Data:
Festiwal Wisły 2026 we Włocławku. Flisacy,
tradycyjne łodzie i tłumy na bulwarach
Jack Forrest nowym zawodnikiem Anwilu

Action item: Write the listing out again in full, exactly as it stands above.

Exercise response:
Festiwal Wisły 2026 we Włocławku. Flisacy,
tradycyjne łodzie i tłumy na bulwarach
Jack Forrest nowym zawodnikiem Anwilu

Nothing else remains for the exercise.